Czy zakończenie zawodów surfingowych podczas Igrzysk Olimpijskich Paryż 2024 może być zagrożone? Wciąż istnieją pewne wątpliwości, ale jedno jest pewne: finały nie mogły odbyć się w sobotę 3 sierpnia z powodu pogody... A dokładniej brak fali, który uniemożliwił surferom wejście na fale w legendarnym miejscu na Tahiti, Teahupo'o. Z tego powodu organizatorzy ogłosili w sobotę, że finały zostaną przełożone na poniedziałek 5 sierpnia, oczywiście pod warunkiem, że fale będą wystarczające do surfowania.
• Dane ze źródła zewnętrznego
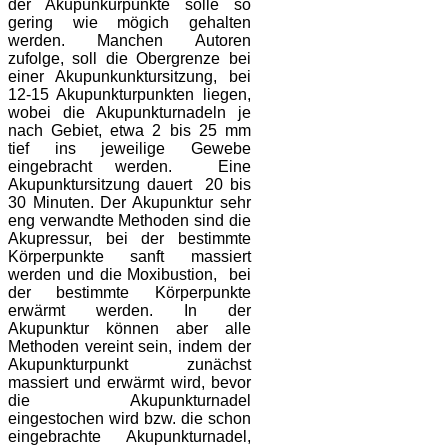
der Akupunkurpunkte solle so
gering wie mögich gehalten
werden. Manchen Autoren
zufolge, soll die Obergrenze bei
einer Akupunkunktursitzung, bei
12-15 Akupunkturpunkten liegen,
wobei die Akupunkturnadeln je
nach Gebiet, etwa 2 bis 25 mm
tief ins jeweilige Gewebe
eingebracht werden. Eine
Akupunktursitzung dauert 20 bis
30 Minuten. Der Akupunktur sehr
eng verwandte Methoden sind die
Akupressur, bei der bestimmte
Körperpunkte sanft massiert
werden und die Moxibustion, bei
der bestimmte Körperpunkte
erwärmt werden. In der
Akupunktur können aber alle
Methoden vereint sein, indem der
Akupunkturpunkt zunächst
massiert und erwärmt wird, bevor
die Akupunkturnadel
eingestochen wird bzw. die schon
eingebrachte Akupunkturnadel,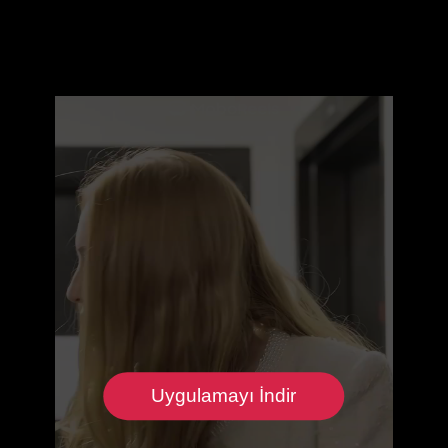
Uygulamayı İndir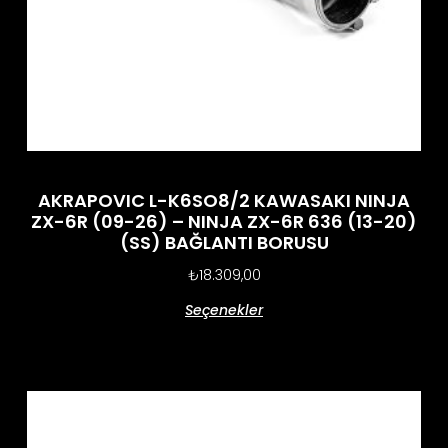
AKRAPOVIC L-K6SO8/2 KAWASAKI NINJA
ZX-6R (09-26) – NINJA ZX-6R 636 (13-20)
(SS) BAĞLANTI BORUSU
₺
18.309,00
Seçenekler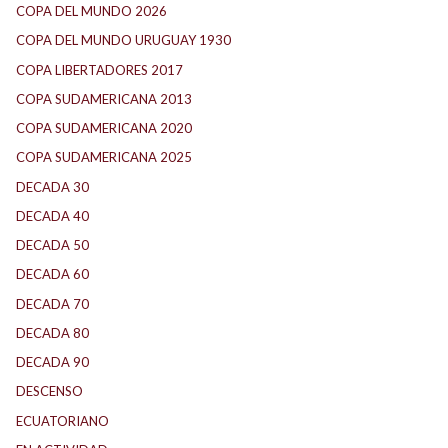
COPA DEL MUNDO 2026
(2)
COPA DEL MUNDO URUGUAY 1930
(1)
COPA LIBERTADORES 2017
(17)
COPA SUDAMERICANA 2013
(10)
COPA SUDAMERICANA 2020
(26)
COPA SUDAMERICANA 2025
(29)
DECADA 30
(186)
DECADA 40
(141)
DECADA 50
(117)
DECADA 60
(138)
DECADA 70
(184)
DECADA 80
(144)
DECADA 90
(147)
DESCENSO
(184)
ECUATORIANO
(1)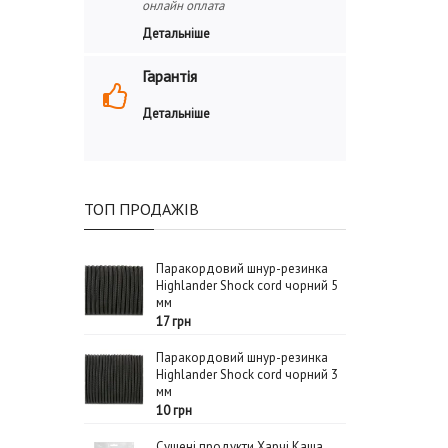
онлайн оплата
Детальніше
Гарантія
Детальніше
ТОП ПРОДАЖІВ
Паракордовий шнур-резинка
Highlander Shock cord чорний 5
мм
17 грн
Паракордовий шнур-резинка
Highlander Shock cord чорний 3
мм
10 грн
Сушені продукти Харчі Каша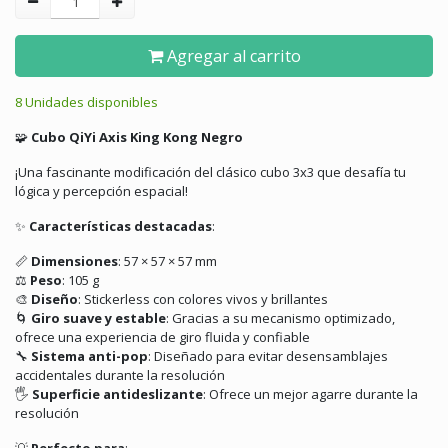
Agregar al carrito
8 Unidades disponibles
🧩
Cubo QiYi Axis King Kong Negro
¡Una fascinante modificación del clásico cubo 3x3 que desafía tu
lógica y percepción espacial!
✨
Características destacadas
:
📏
Dimensiones
:
57 × 57 × 57 mm
⚖️
Peso
:
105 g
🎨
Diseño
:
Stickerless con colores vivos y brillantes
🌀
Giro suave y estable
:
Gracias a su mecanismo optimizado,
ofrece una experiencia de giro fluida y confiable
🔧
Sistema anti-pop
:
Diseñado para evitar desensamblajes
accidentales durante la resolución
🖐️
Superficie antideslizante
:
Ofrece un mejor agarre durante la
resolución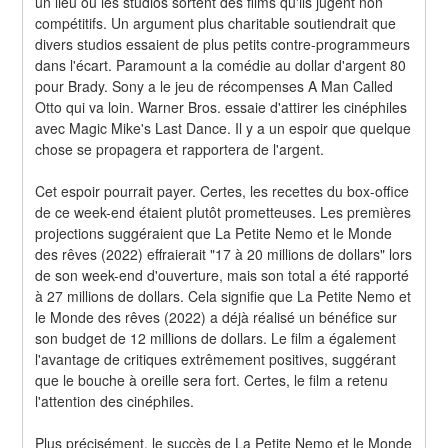
un lieu où les studios sortent des films qu'ils jugent non 
compétitifs. Un argument plus charitable soutiendrait que 
divers studios essaient de plus petits contre-programmeurs 
dans l'écart. Paramount a la comédie au dollar d'argent 80 
pour Brady. Sony a le jeu de récompenses A Man Called 
Otto qui va loin. Warner Bros. essaie d'attirer les cinéphiles 
avec Magic Mike's Last Dance. Il y a un espoir que quelque 
chose se propagera et rapportera de l'argent.
Cet espoir pourrait payer. Certes, les recettes du box-office 
de ce week-end étaient plutôt prometteuses. Les premières 
projections suggéraient que La Petite Nemo et le Monde 
des rêves (2022) effraierait "17 à 20 millions de dollars" lors 
de son week-end d'ouverture, mais son total a été rapporté 
à 27 millions de dollars. Cela signifie que La Petite Nemo et 
le Monde des rêves (2022) a déjà réalisé un bénéfice sur 
son budget de 12 millions de dollars. Le film a également 
l'avantage de critiques extrêmement positives, suggérant 
que le bouche à oreille sera fort. Certes, le film a retenu 
l'attention des cinéphiles.
Plus précisément, le succès de La Petite Nemo et le Monde 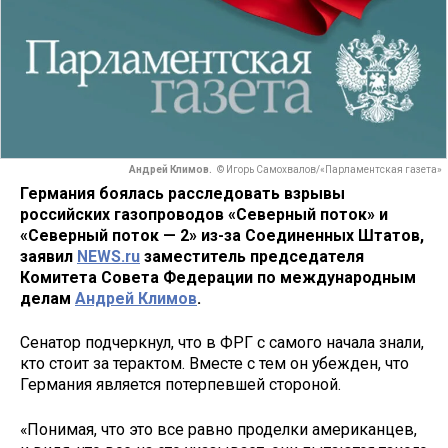
Андрей Климов.
© Игорь Самохвалов/«Парламентская газета»
Германия боялась расследовать взрывы
российских газопроводов «Северный поток» и
«Северный поток — 2» из-за Соединенных Штатов,
заявил
NEWS.ru
заместитель председателя
Комитета Совета Федерации по международным
делам
Андрей Климов
.
Сенатор подчеркнул, что в ФРГ с самого начала знали,
кто стоит за терактом. Вместе с тем он убежден, что
Германия является потерпевшей стороной.
«Понимая, что это все равно проделки американцев,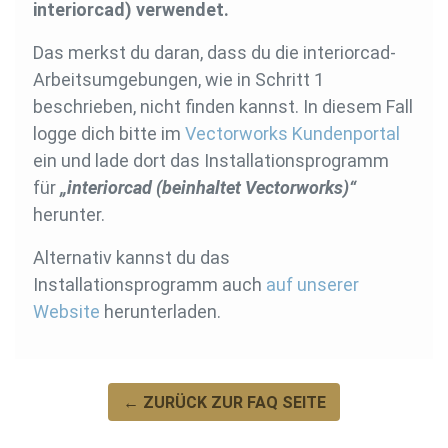
interiorcad) verwendet.
Das merkst du daran, dass du die interiorcad-
Arbeitsumgebungen, wie in Schritt 1
beschrieben, nicht finden kannst. In diesem Fall
logge dich bitte im
Vectorworks Kundenportal
ein und lade dort das Installationsprogramm
für
„interiorcad (beinhaltet Vectorworks)“
herunter.
Alternativ kannst du das
Installationsprogramm auch
auf unserer
Website
herunterladen.
← ZURÜCK ZUR FAQ SEITE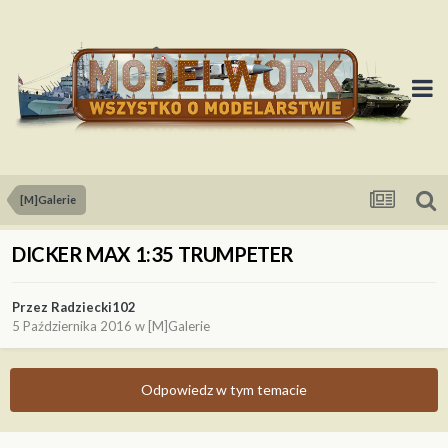
[M]Galerie
DICKER MAX 1:35 TRUMPETER
Przez
Radziecki102
5 Października 2016
w
[M]Galerie
Odpowiedz w tym temacie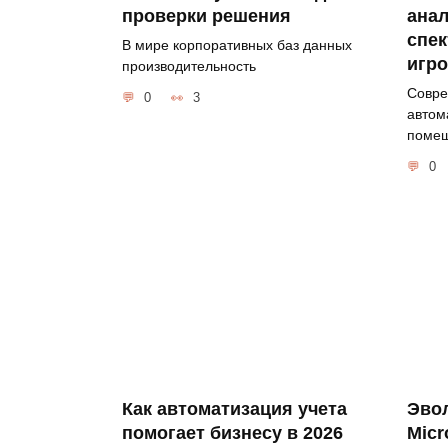
проверки решения
ана
спек
В мире корпоративных баз данных
игр
производительность
Совре
0
3
автом
поме
0
Как автоматизация учета
Эво
помогает бизнесу в 2026
Micr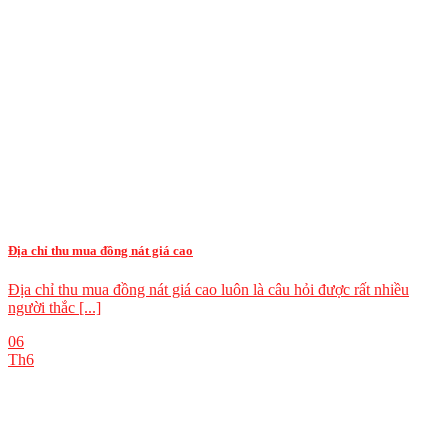
Địa chỉ thu mua đồng nát giá cao
Địa chỉ thu mua đồng nát giá cao luôn là câu hỏi được rất nhiều
người thắc [...]
06
Th6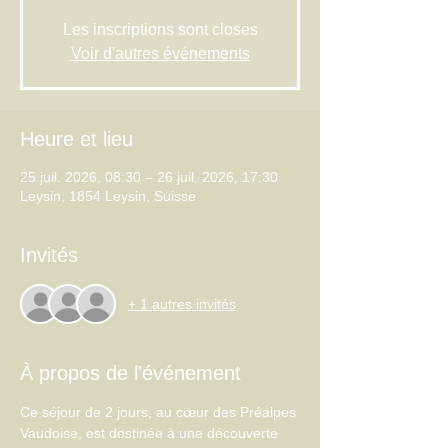
Les inscriptions sont closes
Voir d'autres événements
Heure et lieu
25 juil. 2026, 08:30 – 26 juil. 2026, 17:30
Leysin, 1854 Leysin, Suisse
Invités
+ 1 autres invités
À propos de l'événement
Ce séjour de 2 jours, au cœur des Préalpes 
Vaudoise, est destinée à une découverte 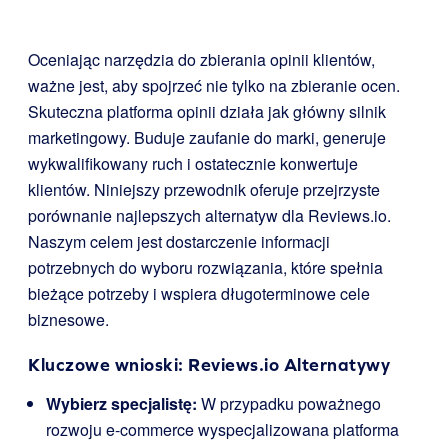
Oceniając narzędzia do zbierania opinii klientów,
ważne jest, aby spojrzeć nie tylko na zbieranie ocen.
Skuteczna platforma opinii działa jak główny silnik
marketingowy. Buduje zaufanie do marki, generuje
wykwalifikowany ruch i ostatecznie konwertuje
klientów. Niniejszy przewodnik oferuje przejrzyste
porównanie najlepszych alternatyw dla Reviews.io.
Naszym celem jest dostarczenie informacji
potrzebnych do wyboru rozwiązania, które spełnia
bieżące potrzeby i wspiera długoterminowe cele
biznesowe.
Kluczowe wnioski: Reviews.io Alternatywy
Wybierz specjalistę:
W przypadku poważnego
rozwoju e-commerce wyspecjalizowana platforma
W szczególności opóźnienie to dotyczy czterech półfinałów, dwóch małych finałów o brązowy medal, a także finałów kobiet i mężczyzn. Wśród zawodników, którzy wciąż biorą udział w zawodach, uwagę przykuwają w szczególności dwaj Francuzi: Kauli Vaast i Johanne Defay. Kauli Vaast, utalentowany lokalny surfer, zmierzy się z Alonso Correą z Peru w półfinale, który zapowiada się na zaciętą rywalizację. Z kolei Johanne Defay, po wyeliminowaniu aktualnej mistrzyni olimpijskiej, zmierzy się z Caroline Marks, aktualną mistrzynią świata.
Należy zauważyć, że organizatorzy przezornie przewidzieli dodatkowy dzień na wypadek nieprzewidzianych okoliczności, co jest mądrą decyzją, która umożliwi surferom rywalizację w idealnych warunkach. Finały rozpoczną się o godzinie 19:00 czasu paryskiego. Fani i kibice surfingu będą musieli uzbroić się w cierpliwość, zanim odkryją medalistów tej edycji Igrzysk Olimpijskich Paryż 2024. Zapraszamy do oglądania relacji w poniedziałek!